- [DIRECTIONS]: Report all lines of the records that contain "ensino".

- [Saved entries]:
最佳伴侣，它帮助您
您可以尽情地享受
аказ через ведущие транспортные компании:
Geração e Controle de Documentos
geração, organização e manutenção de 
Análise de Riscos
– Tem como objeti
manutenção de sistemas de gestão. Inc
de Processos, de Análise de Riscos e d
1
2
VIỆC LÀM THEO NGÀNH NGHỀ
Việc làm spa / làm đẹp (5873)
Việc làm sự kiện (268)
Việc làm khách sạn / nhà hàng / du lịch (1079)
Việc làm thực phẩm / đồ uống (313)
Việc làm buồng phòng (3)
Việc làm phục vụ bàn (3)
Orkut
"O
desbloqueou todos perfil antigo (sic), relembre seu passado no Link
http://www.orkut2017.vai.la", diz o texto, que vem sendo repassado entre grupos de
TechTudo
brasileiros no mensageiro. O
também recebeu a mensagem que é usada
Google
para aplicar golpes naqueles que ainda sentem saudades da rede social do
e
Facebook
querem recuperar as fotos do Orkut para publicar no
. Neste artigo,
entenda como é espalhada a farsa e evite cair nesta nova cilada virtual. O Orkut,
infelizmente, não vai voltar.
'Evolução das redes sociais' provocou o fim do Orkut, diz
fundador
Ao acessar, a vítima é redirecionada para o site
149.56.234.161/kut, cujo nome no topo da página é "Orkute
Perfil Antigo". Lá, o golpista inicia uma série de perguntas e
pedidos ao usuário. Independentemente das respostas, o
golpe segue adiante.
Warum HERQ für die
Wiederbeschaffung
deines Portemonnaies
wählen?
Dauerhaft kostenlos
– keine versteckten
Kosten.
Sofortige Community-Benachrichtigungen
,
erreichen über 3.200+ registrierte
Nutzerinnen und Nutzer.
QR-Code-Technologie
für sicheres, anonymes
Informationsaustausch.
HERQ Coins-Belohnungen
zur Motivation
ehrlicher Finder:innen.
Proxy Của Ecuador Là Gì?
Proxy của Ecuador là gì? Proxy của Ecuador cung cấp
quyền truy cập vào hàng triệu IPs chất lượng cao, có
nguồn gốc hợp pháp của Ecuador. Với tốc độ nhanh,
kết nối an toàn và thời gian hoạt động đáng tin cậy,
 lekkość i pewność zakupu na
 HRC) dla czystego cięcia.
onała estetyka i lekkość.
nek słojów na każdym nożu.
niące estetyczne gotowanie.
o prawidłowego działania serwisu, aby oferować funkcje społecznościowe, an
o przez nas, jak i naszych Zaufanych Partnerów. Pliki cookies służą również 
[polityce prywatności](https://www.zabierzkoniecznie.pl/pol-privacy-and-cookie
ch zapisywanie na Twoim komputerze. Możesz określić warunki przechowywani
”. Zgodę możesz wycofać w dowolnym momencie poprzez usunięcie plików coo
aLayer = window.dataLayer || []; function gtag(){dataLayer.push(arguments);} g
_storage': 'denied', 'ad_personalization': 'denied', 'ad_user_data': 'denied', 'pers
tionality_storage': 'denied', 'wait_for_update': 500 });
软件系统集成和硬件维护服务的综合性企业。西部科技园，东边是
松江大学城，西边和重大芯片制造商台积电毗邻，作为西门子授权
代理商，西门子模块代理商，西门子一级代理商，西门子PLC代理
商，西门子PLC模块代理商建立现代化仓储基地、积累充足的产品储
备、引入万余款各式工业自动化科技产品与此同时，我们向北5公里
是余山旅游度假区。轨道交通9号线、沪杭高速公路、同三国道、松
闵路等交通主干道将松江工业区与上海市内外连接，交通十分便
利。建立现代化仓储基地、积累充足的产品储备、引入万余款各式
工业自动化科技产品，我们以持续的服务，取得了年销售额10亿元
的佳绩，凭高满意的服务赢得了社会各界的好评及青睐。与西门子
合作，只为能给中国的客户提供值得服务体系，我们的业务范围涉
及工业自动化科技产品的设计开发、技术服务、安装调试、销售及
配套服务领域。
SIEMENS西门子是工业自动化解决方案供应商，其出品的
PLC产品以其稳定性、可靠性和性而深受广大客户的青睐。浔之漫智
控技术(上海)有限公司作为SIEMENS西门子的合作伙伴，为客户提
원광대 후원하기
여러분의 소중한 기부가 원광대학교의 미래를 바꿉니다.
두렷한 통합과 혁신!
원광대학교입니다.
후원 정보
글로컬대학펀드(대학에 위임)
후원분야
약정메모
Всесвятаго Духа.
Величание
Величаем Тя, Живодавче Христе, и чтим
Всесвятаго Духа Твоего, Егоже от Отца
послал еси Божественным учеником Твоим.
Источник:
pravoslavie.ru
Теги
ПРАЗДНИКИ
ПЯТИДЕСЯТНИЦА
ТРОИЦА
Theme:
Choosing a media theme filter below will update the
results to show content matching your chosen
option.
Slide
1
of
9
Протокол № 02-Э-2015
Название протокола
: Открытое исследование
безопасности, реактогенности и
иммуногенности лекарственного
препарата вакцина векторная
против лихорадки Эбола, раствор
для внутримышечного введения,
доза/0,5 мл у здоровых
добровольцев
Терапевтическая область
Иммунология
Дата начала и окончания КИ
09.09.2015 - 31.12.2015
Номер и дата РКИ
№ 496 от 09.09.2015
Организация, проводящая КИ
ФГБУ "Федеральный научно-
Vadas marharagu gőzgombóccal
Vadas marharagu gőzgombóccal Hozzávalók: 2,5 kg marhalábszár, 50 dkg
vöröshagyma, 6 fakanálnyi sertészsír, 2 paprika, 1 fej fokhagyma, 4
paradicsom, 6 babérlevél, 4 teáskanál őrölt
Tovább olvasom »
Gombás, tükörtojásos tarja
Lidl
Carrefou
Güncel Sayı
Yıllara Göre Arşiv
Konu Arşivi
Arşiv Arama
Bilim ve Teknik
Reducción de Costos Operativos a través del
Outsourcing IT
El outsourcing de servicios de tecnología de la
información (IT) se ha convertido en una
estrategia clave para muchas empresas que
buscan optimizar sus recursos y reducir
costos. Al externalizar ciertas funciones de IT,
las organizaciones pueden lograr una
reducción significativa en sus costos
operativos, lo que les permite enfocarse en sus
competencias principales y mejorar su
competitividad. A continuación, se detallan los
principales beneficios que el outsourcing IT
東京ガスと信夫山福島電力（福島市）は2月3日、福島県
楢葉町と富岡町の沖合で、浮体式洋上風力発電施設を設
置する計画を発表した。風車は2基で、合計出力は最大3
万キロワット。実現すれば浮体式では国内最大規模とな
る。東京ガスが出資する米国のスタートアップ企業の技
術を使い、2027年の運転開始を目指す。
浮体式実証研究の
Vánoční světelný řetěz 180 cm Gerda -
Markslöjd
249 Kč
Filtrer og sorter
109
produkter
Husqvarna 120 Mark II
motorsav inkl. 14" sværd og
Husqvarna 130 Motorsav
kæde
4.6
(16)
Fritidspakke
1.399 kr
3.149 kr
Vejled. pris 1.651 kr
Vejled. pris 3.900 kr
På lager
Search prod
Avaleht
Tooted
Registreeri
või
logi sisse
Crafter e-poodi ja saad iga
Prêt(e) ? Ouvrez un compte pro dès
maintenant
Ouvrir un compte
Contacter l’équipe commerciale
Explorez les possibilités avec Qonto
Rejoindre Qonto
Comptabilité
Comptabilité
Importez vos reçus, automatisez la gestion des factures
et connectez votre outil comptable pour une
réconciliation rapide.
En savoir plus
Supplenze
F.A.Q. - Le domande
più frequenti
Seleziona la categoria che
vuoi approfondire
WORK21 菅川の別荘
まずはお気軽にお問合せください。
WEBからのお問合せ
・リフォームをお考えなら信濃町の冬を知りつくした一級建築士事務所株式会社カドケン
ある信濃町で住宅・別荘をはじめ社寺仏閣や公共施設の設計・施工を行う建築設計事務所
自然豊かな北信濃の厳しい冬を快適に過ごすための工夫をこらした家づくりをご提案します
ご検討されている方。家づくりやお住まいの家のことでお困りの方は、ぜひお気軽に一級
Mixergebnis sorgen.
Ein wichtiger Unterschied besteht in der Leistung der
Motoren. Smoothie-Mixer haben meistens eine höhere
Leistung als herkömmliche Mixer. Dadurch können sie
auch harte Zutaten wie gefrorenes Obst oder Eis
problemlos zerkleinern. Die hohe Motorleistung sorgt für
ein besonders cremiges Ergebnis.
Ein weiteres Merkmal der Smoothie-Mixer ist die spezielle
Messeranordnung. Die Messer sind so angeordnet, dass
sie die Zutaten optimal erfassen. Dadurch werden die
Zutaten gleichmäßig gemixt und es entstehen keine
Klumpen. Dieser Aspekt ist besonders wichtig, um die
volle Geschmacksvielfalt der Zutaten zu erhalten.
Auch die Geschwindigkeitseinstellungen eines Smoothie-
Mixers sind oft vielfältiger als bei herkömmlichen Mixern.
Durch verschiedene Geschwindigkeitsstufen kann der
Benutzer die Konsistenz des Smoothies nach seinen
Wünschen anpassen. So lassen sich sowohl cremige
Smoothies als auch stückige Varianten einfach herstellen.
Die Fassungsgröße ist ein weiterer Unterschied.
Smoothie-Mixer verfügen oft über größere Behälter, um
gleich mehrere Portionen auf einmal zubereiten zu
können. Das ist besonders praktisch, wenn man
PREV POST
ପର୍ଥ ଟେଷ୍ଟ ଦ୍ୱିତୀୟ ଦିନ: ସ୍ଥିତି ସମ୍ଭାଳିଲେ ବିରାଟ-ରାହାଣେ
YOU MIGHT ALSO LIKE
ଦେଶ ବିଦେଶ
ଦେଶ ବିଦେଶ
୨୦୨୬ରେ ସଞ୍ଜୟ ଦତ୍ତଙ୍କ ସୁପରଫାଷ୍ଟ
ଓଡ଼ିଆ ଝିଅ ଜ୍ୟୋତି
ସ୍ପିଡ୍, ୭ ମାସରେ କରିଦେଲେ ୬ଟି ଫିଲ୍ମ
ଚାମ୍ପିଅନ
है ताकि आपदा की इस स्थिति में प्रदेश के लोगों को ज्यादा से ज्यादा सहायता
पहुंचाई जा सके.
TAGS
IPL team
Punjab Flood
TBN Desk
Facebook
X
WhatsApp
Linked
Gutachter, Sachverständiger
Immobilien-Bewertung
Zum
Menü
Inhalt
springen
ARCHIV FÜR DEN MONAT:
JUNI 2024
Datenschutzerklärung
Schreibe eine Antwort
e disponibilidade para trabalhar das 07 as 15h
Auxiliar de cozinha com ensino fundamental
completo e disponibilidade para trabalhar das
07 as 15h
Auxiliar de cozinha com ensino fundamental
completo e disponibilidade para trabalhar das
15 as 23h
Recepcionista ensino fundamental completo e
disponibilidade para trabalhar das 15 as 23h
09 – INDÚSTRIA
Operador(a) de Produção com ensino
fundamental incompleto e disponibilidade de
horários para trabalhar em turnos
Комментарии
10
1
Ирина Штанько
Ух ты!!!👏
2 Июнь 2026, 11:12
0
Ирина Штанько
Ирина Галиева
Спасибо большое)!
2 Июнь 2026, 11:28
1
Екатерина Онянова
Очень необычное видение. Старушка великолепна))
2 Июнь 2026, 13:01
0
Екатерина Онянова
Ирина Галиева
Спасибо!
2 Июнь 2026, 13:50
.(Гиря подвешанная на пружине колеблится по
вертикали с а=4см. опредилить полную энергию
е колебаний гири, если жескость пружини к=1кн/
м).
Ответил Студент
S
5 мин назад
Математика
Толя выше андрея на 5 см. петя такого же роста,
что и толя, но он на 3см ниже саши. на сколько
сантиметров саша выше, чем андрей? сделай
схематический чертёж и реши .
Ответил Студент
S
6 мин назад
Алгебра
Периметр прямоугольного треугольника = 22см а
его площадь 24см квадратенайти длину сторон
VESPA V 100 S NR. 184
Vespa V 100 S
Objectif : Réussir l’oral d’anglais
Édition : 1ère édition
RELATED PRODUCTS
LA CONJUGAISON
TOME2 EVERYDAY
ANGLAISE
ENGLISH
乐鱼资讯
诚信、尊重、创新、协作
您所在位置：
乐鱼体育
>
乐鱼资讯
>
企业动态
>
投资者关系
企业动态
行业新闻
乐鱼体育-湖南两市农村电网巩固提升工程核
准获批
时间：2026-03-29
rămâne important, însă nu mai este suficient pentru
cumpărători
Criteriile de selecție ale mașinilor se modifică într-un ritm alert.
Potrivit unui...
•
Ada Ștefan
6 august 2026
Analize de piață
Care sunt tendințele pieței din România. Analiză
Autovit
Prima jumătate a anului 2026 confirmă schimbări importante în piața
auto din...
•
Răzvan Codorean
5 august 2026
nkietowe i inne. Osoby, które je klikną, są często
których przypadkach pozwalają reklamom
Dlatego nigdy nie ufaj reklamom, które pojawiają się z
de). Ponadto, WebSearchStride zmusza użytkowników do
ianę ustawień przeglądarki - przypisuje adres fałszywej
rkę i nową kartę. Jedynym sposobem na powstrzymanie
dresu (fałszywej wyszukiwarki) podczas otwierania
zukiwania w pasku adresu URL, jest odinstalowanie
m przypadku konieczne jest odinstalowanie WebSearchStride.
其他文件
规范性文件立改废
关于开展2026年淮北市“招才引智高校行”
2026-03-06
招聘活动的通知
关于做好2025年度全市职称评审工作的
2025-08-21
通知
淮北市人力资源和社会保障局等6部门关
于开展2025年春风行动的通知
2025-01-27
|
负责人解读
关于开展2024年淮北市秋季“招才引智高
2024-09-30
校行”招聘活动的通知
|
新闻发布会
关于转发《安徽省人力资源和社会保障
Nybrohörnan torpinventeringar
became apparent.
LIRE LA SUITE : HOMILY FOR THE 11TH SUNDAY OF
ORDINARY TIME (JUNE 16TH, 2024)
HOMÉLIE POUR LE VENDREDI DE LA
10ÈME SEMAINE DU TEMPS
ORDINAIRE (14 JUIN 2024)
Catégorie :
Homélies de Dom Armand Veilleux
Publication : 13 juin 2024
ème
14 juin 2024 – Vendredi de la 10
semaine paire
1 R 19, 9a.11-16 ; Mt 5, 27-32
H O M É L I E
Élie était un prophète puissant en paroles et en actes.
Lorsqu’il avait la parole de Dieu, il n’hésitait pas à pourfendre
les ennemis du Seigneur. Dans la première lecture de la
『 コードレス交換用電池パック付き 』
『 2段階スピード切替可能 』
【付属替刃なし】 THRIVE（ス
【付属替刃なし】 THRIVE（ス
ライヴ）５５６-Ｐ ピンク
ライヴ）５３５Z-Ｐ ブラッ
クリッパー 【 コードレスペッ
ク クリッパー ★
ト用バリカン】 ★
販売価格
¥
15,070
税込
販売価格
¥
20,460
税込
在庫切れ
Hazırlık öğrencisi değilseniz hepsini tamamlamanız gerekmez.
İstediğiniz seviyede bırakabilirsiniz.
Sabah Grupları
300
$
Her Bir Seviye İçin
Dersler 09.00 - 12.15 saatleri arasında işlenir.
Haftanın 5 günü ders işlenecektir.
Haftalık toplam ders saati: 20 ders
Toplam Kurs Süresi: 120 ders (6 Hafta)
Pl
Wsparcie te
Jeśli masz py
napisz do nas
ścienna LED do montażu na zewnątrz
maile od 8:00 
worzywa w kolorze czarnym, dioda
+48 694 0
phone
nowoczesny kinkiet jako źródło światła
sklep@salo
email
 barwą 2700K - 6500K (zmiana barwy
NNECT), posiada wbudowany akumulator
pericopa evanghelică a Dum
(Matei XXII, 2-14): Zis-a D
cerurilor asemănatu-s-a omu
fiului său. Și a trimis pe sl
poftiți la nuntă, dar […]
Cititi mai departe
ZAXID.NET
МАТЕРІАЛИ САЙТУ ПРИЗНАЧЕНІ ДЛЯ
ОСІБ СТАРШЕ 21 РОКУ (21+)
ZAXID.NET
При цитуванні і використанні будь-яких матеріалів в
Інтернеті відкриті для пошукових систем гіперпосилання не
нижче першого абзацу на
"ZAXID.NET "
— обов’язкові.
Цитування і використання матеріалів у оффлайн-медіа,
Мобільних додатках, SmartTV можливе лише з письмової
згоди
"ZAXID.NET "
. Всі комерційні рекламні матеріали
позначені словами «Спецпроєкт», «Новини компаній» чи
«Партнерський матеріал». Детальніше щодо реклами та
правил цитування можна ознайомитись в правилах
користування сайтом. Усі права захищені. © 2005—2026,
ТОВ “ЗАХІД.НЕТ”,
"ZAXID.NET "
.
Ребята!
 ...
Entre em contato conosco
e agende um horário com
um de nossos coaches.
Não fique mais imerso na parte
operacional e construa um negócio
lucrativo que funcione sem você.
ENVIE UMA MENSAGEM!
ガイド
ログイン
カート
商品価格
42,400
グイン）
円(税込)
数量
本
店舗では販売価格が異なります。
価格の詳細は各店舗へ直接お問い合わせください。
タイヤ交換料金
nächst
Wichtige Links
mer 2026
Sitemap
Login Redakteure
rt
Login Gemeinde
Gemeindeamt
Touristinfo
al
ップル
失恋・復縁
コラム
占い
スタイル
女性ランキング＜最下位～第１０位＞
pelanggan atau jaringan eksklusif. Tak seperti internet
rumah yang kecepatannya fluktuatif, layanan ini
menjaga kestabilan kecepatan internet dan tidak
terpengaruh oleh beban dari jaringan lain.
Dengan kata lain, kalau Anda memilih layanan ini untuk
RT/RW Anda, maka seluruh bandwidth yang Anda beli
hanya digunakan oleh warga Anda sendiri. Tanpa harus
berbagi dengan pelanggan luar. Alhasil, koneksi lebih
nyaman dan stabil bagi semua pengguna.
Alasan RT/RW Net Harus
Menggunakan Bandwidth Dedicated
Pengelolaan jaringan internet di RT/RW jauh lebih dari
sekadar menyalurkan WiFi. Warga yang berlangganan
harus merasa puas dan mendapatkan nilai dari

- [TASK ANSWER]:
Auxiliar de cozinha com ensino fundamental
Auxiliar de cozinha com ensino fundamental
Recepcionista ensino fundamental completo e
Operador(a) de Produção com ensino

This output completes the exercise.